A number of medications that can help prevent stroke in high-risk patients, particularly those who have had previous transient ischemic attacks (TIAs) or minor strokes, also are currently under investigation.

These drugs fall into two main categories:

Anticoagulants - (such as heparin, Coumadin, warfarin, ximelagatran and Exanta) may be given orally, intravenously or subcutaneously. These drugs work by thinning the blood to help prevent clotting. They also are used for treatment and prevention of deep vein thromboses and pulmonary emboli and are very effective in helping to prevent stroke in patients with atrial fibrillation, or an abnormal beating of the upper chambers of the heart.

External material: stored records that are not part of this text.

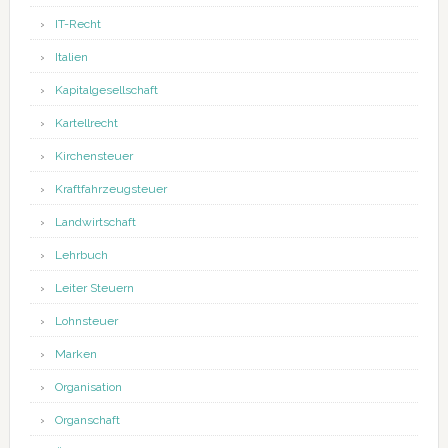
IT-Recht
Italien
Kapitalgesellschaft
Kartellrecht
Kirchensteuer
Kraftfahrzeugsteuer
Landwirtschaft
Lehrbuch
Leiter Steuern
Lohnsteuer
Marken
Organisation
Organschaft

Antiplatelet agents -  (such as aspirin, Persantine, dipyridamole, Plavix and clopidogrel) work by preventing or reducing a phenomenon known as "platelet aggregation" in the bloodstream. When a blood vessel is damaged or injured, blood particles known as platelets migrate to the scene to initiate a healing process. Large numbers of platelets clump together and essentially form a plug. This clumping can sometimes result in the formation of a blood clot that may totally block the artery or break loose and block a smaller artery. By preventing this from occurring, antiplatelet agents can reduce the risk of stroke in patients who have had TIAs or prior ischemic strokes.